Eosinophil protein X
The amount of eosinophil protein X (EPX) circulating is a reflection of the body's inflammatory status. EPX is suitable for
- the detection of acute or chronic intestinal inflammation
- to differentiate between food allergy and food intolerance
- to test the effectiveness of an elimination diet
- for the detection of intestinal parasitosis.
Eosinophils belong to the group of leukocytes. They occur more frequently in foci of inflammation and in response to parasite infections. In the cytoplasm of the eosinophils there are granules with positively charged proteins. The granule proteins are basic and bind to strongly acidic dyes. The special affinity for the red-orange pigment eosin gave the eosinophils their name. During degranulation, for example, the eosinophils release EPX into the surrounding tissue. Granule proteins like EPX can kill parasites, but they can also cause tissue damage associated with inflammatory diseases.

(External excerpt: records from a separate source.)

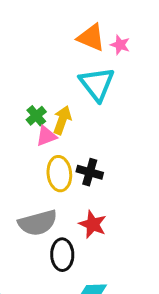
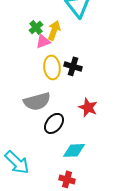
red star: (93, 224) -> (88, 107), moved
black ellipse: (62, 255) -> (54, 123), turned 40

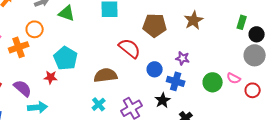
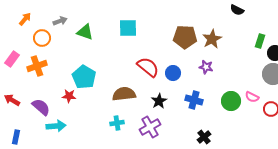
brown pentagon: (155, 25) -> (185, 37), moved
orange circle: (35, 29) -> (42, 38), moved
purple star: (183, 58) -> (206, 67), moved
blue circle: (155, 69) -> (173, 73), moved
black star: (163, 100) -> (159, 101), moved
cyan cross: (99, 104) -> (117, 123), turned 32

Activation of the eosinophils can be observed in many inflammatory processes. Examples are bronchial asthma, atopic dermatitis, rhinitis, allergic eye infections, allergic middle ear effusions, parasite and bacterial infections, autoimmune diseases and the chronic fatigue syndrome.
Stool samples for the detection of EPX must not exceed the maximum sample transport time of 7 days.
Reference range: increased from 1700 ng EPX / ml stool
Mucosal supply and bacterially mediated saturation
The microbiota forms the short-chain fatty acids acetic acid, propionic acid and butyric acid. By them it nourishes the intestinal mucous membrane and influences our feeling of satiety.
Short chain fatty acids
The intestinal microbiota forms acetic acid, propionic acid and butyric acid and intervenes in our metabolism via the short-chain fatty acids. The acetic acid formed by bacteria increases the feeling of hunger and stimulates gluconeogenesis and liponeogenesis. This provides the organism with additional calories. Propionic acid works in the opposite direction: it increases the feeling of satiety, lowers the cholesterol level and improves insulin sensitivity. Butyric acid is particularly important for the intestinal epithelium: It provides 80 percent of the nutrition for the epithelial cells and thus ensures the functionality of the intestinal mucosa. A reduced butyric acid content indicates an insufficient supply of the intestinal epithelium.
Stool samples for the detection of short-chain fatty acids must not exceed the maximum sample transport time of 2 days.